• [THE PROBLEM]: Print the data that follows, exactly and completely.

• [DATA SUPPLIED]:

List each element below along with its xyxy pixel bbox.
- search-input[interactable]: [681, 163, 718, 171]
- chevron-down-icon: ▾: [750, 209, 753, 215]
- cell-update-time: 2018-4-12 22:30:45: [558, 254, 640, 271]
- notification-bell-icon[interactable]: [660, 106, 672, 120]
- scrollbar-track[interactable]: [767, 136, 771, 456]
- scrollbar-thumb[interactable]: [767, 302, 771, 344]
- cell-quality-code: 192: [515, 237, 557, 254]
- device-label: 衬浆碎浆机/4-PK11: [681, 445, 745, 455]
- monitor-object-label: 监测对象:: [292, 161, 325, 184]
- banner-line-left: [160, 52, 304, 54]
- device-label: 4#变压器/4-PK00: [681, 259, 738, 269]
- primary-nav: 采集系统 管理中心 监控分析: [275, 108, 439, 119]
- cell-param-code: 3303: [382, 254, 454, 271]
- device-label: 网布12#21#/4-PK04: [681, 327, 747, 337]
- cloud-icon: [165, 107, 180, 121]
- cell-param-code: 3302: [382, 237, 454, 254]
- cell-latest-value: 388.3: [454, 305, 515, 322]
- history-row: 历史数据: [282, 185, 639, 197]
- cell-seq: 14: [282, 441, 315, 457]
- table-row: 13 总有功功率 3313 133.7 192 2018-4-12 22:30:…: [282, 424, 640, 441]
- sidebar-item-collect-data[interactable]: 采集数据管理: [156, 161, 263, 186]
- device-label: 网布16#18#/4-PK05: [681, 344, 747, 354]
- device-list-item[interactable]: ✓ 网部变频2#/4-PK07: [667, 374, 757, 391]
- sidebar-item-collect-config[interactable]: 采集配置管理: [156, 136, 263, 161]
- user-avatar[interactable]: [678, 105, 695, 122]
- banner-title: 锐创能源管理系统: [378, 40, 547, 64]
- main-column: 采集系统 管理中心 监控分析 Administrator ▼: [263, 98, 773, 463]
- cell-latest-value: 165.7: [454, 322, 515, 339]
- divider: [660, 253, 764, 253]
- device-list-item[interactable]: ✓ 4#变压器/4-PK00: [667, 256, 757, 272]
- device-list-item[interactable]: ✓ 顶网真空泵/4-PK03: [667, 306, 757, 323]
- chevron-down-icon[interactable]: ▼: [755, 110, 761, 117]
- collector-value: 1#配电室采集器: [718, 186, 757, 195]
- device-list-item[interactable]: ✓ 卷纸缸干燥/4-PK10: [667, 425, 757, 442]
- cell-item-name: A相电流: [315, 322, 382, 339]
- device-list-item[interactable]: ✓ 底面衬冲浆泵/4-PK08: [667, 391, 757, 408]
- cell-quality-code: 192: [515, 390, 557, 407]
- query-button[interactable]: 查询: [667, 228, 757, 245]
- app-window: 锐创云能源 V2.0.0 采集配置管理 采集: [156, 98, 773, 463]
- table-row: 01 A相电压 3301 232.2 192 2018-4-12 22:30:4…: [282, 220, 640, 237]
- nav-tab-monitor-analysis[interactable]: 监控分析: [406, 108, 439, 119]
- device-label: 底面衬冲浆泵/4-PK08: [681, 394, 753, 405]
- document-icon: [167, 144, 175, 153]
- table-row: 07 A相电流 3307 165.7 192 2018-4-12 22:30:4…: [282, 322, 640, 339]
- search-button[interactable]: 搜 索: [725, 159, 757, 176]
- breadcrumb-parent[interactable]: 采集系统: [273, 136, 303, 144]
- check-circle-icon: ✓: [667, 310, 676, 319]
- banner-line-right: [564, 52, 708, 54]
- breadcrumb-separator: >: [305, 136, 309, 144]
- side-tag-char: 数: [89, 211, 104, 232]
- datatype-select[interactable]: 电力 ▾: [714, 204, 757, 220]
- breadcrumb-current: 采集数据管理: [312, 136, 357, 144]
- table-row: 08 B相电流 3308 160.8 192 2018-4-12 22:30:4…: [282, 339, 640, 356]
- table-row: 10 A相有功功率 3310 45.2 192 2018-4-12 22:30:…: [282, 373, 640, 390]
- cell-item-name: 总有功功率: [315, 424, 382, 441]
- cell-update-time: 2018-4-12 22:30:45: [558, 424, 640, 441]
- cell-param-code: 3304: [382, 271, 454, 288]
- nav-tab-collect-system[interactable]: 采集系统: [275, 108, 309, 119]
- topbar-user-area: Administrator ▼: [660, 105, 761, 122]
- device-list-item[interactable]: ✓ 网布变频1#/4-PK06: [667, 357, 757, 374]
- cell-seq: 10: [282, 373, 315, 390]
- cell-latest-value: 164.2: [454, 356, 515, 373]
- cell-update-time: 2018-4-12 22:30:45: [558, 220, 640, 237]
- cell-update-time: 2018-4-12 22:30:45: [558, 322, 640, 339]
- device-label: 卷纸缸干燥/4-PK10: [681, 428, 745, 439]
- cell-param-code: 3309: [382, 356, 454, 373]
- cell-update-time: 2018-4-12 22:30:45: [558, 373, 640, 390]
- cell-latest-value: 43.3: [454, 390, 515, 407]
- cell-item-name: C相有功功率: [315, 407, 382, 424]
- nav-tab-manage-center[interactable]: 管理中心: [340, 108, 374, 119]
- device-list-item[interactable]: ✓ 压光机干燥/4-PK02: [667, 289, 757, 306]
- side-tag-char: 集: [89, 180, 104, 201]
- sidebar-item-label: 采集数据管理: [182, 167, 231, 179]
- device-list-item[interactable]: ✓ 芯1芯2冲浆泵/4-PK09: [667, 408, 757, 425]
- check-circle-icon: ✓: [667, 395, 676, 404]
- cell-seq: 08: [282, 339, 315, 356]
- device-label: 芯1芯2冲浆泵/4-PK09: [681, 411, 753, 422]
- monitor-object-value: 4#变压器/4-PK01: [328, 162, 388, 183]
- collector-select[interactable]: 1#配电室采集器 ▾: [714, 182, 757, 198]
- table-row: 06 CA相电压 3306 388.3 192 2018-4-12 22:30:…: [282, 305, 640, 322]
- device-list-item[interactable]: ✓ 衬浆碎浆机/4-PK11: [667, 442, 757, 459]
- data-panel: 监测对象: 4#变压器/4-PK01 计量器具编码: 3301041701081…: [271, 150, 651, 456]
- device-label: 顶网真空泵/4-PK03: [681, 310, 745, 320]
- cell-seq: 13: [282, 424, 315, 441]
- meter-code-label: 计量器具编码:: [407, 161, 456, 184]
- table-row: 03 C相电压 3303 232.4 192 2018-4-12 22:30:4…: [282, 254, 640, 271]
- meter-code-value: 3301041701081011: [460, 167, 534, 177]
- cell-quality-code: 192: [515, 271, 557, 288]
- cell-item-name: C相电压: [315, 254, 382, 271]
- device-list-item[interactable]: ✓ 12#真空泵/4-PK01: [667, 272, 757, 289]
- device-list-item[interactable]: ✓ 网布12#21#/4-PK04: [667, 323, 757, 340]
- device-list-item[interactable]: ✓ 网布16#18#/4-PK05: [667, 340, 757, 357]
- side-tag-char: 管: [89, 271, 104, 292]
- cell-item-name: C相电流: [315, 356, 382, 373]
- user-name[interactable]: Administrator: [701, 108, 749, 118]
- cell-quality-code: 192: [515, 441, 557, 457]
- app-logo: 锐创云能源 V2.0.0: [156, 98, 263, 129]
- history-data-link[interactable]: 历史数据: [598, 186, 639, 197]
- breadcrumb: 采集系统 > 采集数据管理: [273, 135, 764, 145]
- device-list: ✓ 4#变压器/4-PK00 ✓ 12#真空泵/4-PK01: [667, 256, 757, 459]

• [SOLUTION FOR THIS TASK]:
List each element below along with its xyxy pixel bbox.
- search-input[interactable]: [681, 163, 718, 171]
- chevron-down-icon: ▾: [750, 209, 753, 215]
- cell-update-time: 2018-4-12 22:30:45: [558, 254, 640, 271]
- notification-bell-icon[interactable]: [660, 106, 672, 120]
- scrollbar-track[interactable]: [767, 136, 771, 456]
- scrollbar-thumb[interactable]: [767, 302, 771, 344]
- cell-quality-code: 192: [515, 237, 557, 254]
- device-label: 衬浆碎浆机/4-PK11: [681, 445, 745, 455]
- monitor-object-label: 监测对象:: [292, 161, 325, 184]
- banner-line-left: [160, 52, 304, 54]
- device-label: 4#变压器/4-PK00: [681, 259, 738, 269]
- primary-nav: 采集系统 管理中心 监控分析: [275, 108, 439, 119]
- cell-param-code: 3303: [382, 254, 454, 271]
- device-label: 网布12#21#/4-PK04: [681, 327, 747, 337]
- cloud-icon: [165, 107, 180, 121]
- cell-param-code: 3302: [382, 237, 454, 254]
- cell-latest-value: 388.3: [454, 305, 515, 322]
- history-row: 历史数据: [282, 185, 639, 197]
- cell-seq: 14: [282, 441, 315, 457]
- table-row: 13 总有功功率 3313 133.7 192 2018-4-12 22:30:…: [282, 424, 640, 441]
- sidebar-item-collect-data[interactable]: 采集数据管理: [156, 161, 263, 186]
- device-label: 网布16#18#/4-PK05: [681, 344, 747, 354]
- device-list-item[interactable]: ✓ 网部变频2#/4-PK07: [667, 374, 757, 391]
- sidebar-item-collect-config[interactable]: 采集配置管理: [156, 136, 263, 161]
- user-avatar[interactable]: [678, 105, 695, 122]
- banner-title: 锐创能源管理系统: [378, 40, 547, 64]
- main-column: 采集系统 管理中心 监控分析 Administrator ▼: [263, 98, 773, 463]
- cell-latest-value: 165.7: [454, 322, 515, 339]
- divider: [660, 253, 764, 253]
- device-list-item[interactable]: ✓ 4#变压器/4-PK00: [667, 256, 757, 272]
- device-list-item[interactable]: ✓ 顶网真空泵/4-PK03: [667, 306, 757, 323]
- chevron-down-icon[interactable]: ▼: [755, 110, 761, 117]
- collector-value: 1#配电室采集器: [718, 186, 757, 195]
- device-list-item[interactable]: ✓ 卷纸缸干燥/4-PK10: [667, 425, 757, 442]
- cell-item-name: A相电流: [315, 322, 382, 339]
- device-list-item[interactable]: ✓ 底面衬冲浆泵/4-PK08: [667, 391, 757, 408]
- cell-quality-code: 192: [515, 390, 557, 407]
- query-button[interactable]: 查询: [667, 228, 757, 245]
- app-window: 锐创云能源 V2.0.0 采集配置管理 采集: [156, 98, 773, 463]
- table-row: 01 A相电压 3301 232.2 192 2018-4-12 22:30:4…: [282, 220, 640, 237]
- nav-tab-monitor-analysis[interactable]: 监控分析: [406, 108, 439, 119]
- device-label: 底面衬冲浆泵/4-PK08: [681, 394, 753, 405]
- document-icon: [167, 144, 175, 153]
- table-row: 07 A相电流 3307 165.7 192 2018-4-12 22:30:4…: [282, 322, 640, 339]
- search-button[interactable]: 搜 索: [725, 159, 757, 176]
- breadcrumb-parent[interactable]: 采集系统: [273, 136, 303, 144]
- check-circle-icon: ✓: [667, 310, 676, 319]
- banner-line-right: [564, 52, 708, 54]
- breadcrumb-separator: >: [305, 136, 309, 144]
- side-tag-char: 数: [89, 211, 104, 232]
- datatype-select[interactable]: 电力 ▾: [714, 204, 757, 220]
- breadcrumb-current: 采集数据管理: [312, 136, 357, 144]
- table-row: 08 B相电流 3308 160.8 192 2018-4-12 22:30:4…: [282, 339, 640, 356]
- table-row: 10 A相有功功率 3310 45.2 192 2018-4-12 22:30:…: [282, 373, 640, 390]
- cell-item-name: 总有功功率: [315, 424, 382, 441]
- cell-update-time: 2018-4-12 22:30:45: [558, 424, 640, 441]
- cell-param-code: 3304: [382, 271, 454, 288]
- nav-tab-collect-system[interactable]: 采集系统: [275, 108, 309, 119]
- topbar-user-area: Administrator ▼: [660, 105, 761, 122]
- device-list-item[interactable]: ✓ 网布变频1#/4-PK06: [667, 357, 757, 374]
- cell-seq: 10: [282, 373, 315, 390]
- cell-latest-value: 164.2: [454, 356, 515, 373]
- cell-update-time: 2018-4-12 22:30:45: [558, 220, 640, 237]
- cell-update-time: 2018-4-12 22:30:45: [558, 322, 640, 339]
- device-label: 卷纸缸干燥/4-PK10: [681, 428, 745, 439]
- cell-param-code: 3309: [382, 356, 454, 373]
- cell-update-time: 2018-4-12 22:30:45: [558, 373, 640, 390]
- cell-latest-value: 43.3: [454, 390, 515, 407]
- cell-item-name: C相有功功率: [315, 407, 382, 424]
- nav-tab-manage-center[interactable]: 管理中心: [340, 108, 374, 119]
- device-list-item[interactable]: ✓ 压光机干燥/4-PK02: [667, 289, 757, 306]
- side-tag-char: 集: [89, 180, 104, 201]
- sidebar-item-label: 采集数据管理: [182, 167, 231, 179]
- device-list-item[interactable]: ✓ 芯1芯2冲浆泵/4-PK09: [667, 408, 757, 425]
- check-circle-icon: ✓: [667, 395, 676, 404]
- cell-seq: 08: [282, 339, 315, 356]
- device-label: 芯1芯2冲浆泵/4-PK09: [681, 411, 753, 422]
- monitor-object-value: 4#变压器/4-PK01: [328, 162, 388, 183]
- collector-select[interactable]: 1#配电室采集器 ▾: [714, 182, 757, 198]
- table-row: 06 CA相电压 3306 388.3 192 2018-4-12 22:30:…: [282, 305, 640, 322]
- device-list-item[interactable]: ✓ 衬浆碎浆机/4-PK11: [667, 442, 757, 459]
- data-panel: 监测对象: 4#变压器/4-PK01 计量器具编码: 3301041701081…: [271, 150, 651, 456]
- device-label: 顶网真空泵/4-PK03: [681, 310, 745, 320]
- cell-seq: 13: [282, 424, 315, 441]
- meter-code-label: 计量器具编码:: [407, 161, 456, 184]
- table-row: 03 C相电压 3303 232.4 192 2018-4-12 22:30:4…: [282, 254, 640, 271]
- meter-code-value: 3301041701081011: [460, 167, 534, 177]
- cell-quality-code: 192: [515, 271, 557, 288]
- cell-item-name: C相电压: [315, 254, 382, 271]
- device-list-item[interactable]: ✓ 12#真空泵/4-PK01: [667, 272, 757, 289]
- device-list-item[interactable]: ✓ 网布12#21#/4-PK04: [667, 323, 757, 340]
- device-list-item[interactable]: ✓ 网布16#18#/4-PK05: [667, 340, 757, 357]
- side-tag-char: 管: [89, 271, 104, 292]
- cell-item-name: C相电流: [315, 356, 382, 373]
- user-name[interactable]: Administrator: [701, 108, 749, 118]
- cell-quality-code: 192: [515, 441, 557, 457]
- app-logo: 锐创云能源 V2.0.0: [156, 98, 263, 129]
- history-data-link[interactable]: 历史数据: [598, 186, 639, 197]
- breadcrumb: 采集系统 > 采集数据管理: [273, 135, 764, 145]
- device-list: ✓ 4#变压器/4-PK00 ✓ 12#真空泵/4-PK01: [667, 256, 757, 459]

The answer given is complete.